### PROBLEM DESCRIPTION
Leave the pictures aside and copy all the data exactly.

### STORED DATA
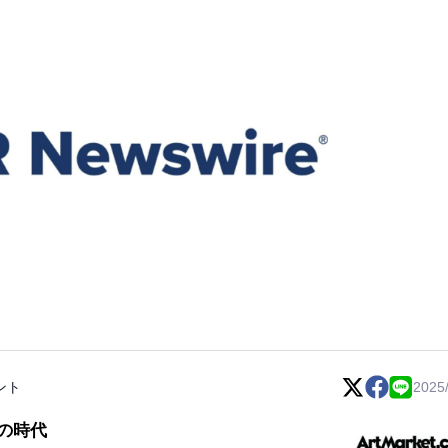
ント
2025
の時代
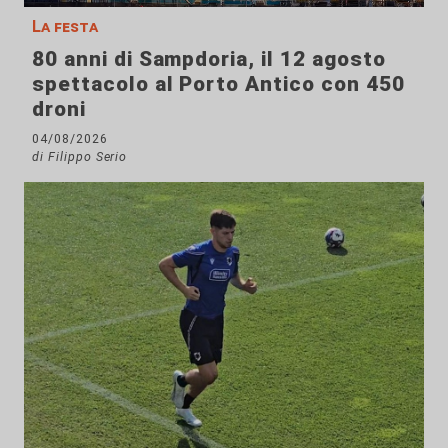
La festa
80 anni di Sampdoria, il 12 agosto
spettacolo al Porto Antico con 450
droni
04/08/2026
di Filippo Serio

### FINISHED EXERCISE
ント
2025
の時代
La festa
80 anni di Sampdoria, il 12 agosto
spettacolo al Porto Antico con 450
droni
04/08/2026
di Filippo Serio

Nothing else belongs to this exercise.